Please find every line in the entries below that contains the string "when", and copy it.

(Dataset entries)
Content starts

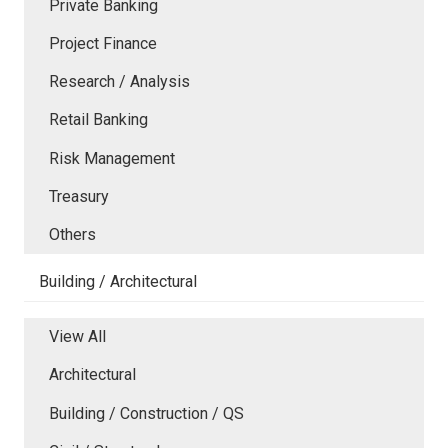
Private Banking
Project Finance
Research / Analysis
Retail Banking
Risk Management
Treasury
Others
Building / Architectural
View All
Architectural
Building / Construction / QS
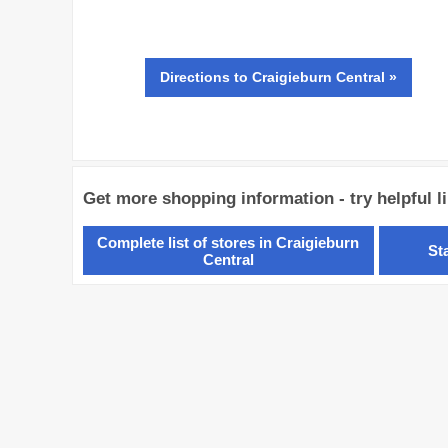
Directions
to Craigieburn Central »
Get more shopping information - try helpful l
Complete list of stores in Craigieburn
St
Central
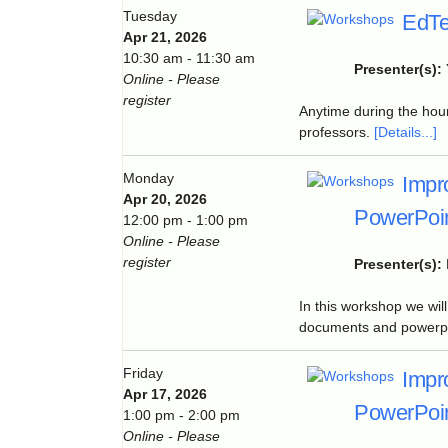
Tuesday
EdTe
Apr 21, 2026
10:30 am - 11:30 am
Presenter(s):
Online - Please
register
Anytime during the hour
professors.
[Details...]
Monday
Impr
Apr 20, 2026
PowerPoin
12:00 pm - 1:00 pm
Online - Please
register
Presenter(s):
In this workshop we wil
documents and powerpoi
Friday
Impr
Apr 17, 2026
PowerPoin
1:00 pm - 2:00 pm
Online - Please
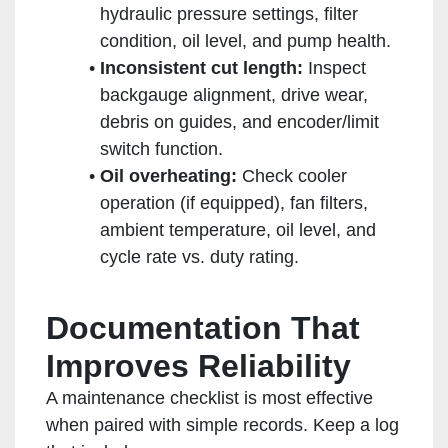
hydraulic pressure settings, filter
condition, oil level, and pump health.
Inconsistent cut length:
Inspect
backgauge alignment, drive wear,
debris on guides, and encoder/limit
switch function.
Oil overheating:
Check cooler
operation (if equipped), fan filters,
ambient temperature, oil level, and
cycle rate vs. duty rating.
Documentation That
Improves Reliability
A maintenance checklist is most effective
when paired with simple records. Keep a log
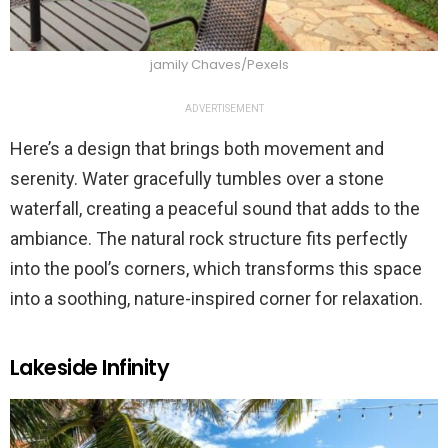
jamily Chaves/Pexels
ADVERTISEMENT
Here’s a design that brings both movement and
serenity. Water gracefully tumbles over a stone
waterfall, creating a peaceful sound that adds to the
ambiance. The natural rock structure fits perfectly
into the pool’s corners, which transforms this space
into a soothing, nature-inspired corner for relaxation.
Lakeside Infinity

Content ends
Content starts

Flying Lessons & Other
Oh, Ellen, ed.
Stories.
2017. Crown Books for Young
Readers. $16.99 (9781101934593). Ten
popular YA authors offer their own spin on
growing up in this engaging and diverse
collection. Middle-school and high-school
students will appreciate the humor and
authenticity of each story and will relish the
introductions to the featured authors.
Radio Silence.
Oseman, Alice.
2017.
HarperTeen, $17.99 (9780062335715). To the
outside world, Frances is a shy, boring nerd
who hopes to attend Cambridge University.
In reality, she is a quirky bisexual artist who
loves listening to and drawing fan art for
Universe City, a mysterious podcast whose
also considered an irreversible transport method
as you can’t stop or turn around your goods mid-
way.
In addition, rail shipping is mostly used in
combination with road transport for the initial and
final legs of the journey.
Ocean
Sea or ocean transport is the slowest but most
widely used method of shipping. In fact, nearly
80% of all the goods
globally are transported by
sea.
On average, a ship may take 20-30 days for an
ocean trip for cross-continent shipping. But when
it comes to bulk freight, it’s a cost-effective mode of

Content ends

## [Solution to this task]
when paired with simple records. Keep a log
ocean trip for cross-continent shipping. But when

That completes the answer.